La Rotonde (LR) : Comment a commencé ta carrière dans le drag ?

Caligula (C) : Tout a commencé avec Fierté 2019, à Ottawa. J’étais dans la parade, sur un des camions qui passaient. Je faisais partie d’une chorale, mais je voulais être « cute », donc j’ai mis un peu de maquillage, je portais des talons que je venais juste d’acheter à une friperie. Il y avait une drag queen, elle aussi sur le camion,  et elle m’a dit « tu viens avec nous ». Je lui ai répondu que je ne pouvais pas, que je devais rester avec la chorale. Elle m’a regardé de la tête au pied, puis a rétorqué « non, tu portes du maquillage, tu portes des talons, you’re doing drag, baby ». J’étais surprise de voir que c’était si facile de faire du drag. C’est cet événement-là qui a allumé le feu.

LR : Comment décrirais-tu ton style de drag ?  

C : Je suis quelqu’un qui, dans la vie ordinaire, aime plaire aux gens. Je veux m’assurer que tout le monde est content. Mon style de drag, au contraire, est très provocateur, très hédoniste. C’est ma manière de m’exprimer et de faire ce que je veux. Lors de mes performances, le public peut s’attendre à quelque chose de gros, il y beaucoup de danse et de jambes. Être sexy, c’est quelque chose de très libérateur pour moi, ça fait partie de mon style.

LR : Ton drag doit donc avoir une grande signification pour toi ?

C : Oui, surtout en grandissant queer dans une région très rurale : tu construis beaucoup de murs autour de toi, pour te protéger et ne pas être vulnérable. Pour moi, le drag, c’était me permettre d’être vulnérable, pas juste en étant sur scène, mais aussi dans ma vie de tous les jours. Le drag, ça aide beaucoup à t’ouvrir, à devenir la personne que tu as toujours été destinée à être.

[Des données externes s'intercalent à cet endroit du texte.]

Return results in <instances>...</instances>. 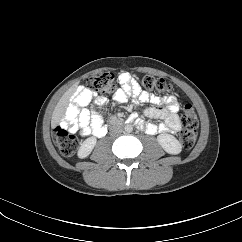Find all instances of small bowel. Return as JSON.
Segmentation results:
<instances>
[{
	"instance_id": "1",
	"label": "small bowel",
	"mask_w": 242,
	"mask_h": 242,
	"mask_svg": "<svg viewBox=\"0 0 242 242\" xmlns=\"http://www.w3.org/2000/svg\"><path fill=\"white\" fill-rule=\"evenodd\" d=\"M120 88L115 94V100L118 104H123L127 98H131L135 104L150 102L154 107L145 109L147 116L161 118L164 124L155 125L149 123L146 125V131L149 134L156 132H176L181 128L178 117L179 102L173 95L160 97L155 94H149L141 91L126 74L119 75ZM93 99L94 107L91 111L80 109L86 106ZM106 100L102 97L95 96L89 89L81 88L73 96V105H71L62 119V125L70 132H76L80 129L82 136H103L101 133L105 130L103 126V116L96 110L105 104Z\"/></svg>"
}]
</instances>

Je pense que le drag a changé ma vie pour le mieux. Surtout pour quelqu’un qui est très féminin dans un corps très masculin… En drag, je suis plus androgyne, je suis un peu des deux à la fois sans être assez pour être l’un ou l’autre, et c’est à ce moment-là que je me sens vraiment dans ma zone de confort. C’est une transformation qui n’est pas juste physique, mais aussi mentale. Le drag m’a aidé avec ma confiance en moi. Étant non binaire, il n’y a pas beaucoup d’espaces où je peux être moi-même à cent pour cent, mais avec le drag, je peux faire ce que je veux, cela a changé ma vie.

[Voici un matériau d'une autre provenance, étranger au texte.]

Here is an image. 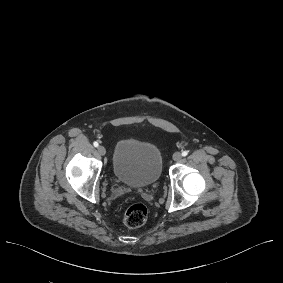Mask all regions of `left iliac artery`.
Returning a JSON list of instances; mask_svg holds the SVG:
<instances>
[{"label": "left iliac artery", "mask_w": 283, "mask_h": 283, "mask_svg": "<svg viewBox=\"0 0 283 283\" xmlns=\"http://www.w3.org/2000/svg\"><path fill=\"white\" fill-rule=\"evenodd\" d=\"M187 155H188V151L185 150V151L182 152V156L185 157V156H187Z\"/></svg>", "instance_id": "1"}]
</instances>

J’aime aussi changer les idées préconçues sur ce qu’est le drag et ce que le drag veut dire. Étant donné d’où je viens, je n’ai pas eu de représentation queer lorsque j’étais jeune donc être cette représentation pour la prochaine génération, c’est quelque chose qui m’inspire beaucoup. Ça me pousse à devenir meilleur.e.

LR : Que dirais-tu aux gens qui veulent faire du drag, mais qui ne savent pas par où commencer ? 

C : Il n’y a rien de mal à le faire dans l’intimité de ta chambre. C’est comme ça que j’ai commencé. Si tu aimes ça, si ça t’excite, fais-le. Peu importe ton apparence, peu importe que ton maquillage soit le meilleur ou pas ou que tu aies les vêtements les plus chers ou pas : vas-y. Il ne faut pas avoir peur d’être vulnérable : la première étape, c’est d’être vulnérable avec soi-même. C’est facile à dire, difficile à faire, mais une fois que tu le fais, c’est libérateur. La première fois que je l’ai fait et que je me suis regardée dans le miroir, ça a tout changé. Il ne faut pas avoir peur de faire ce premier saut, parce que quand tu le fais, tu réalises que voler, c’est le fun.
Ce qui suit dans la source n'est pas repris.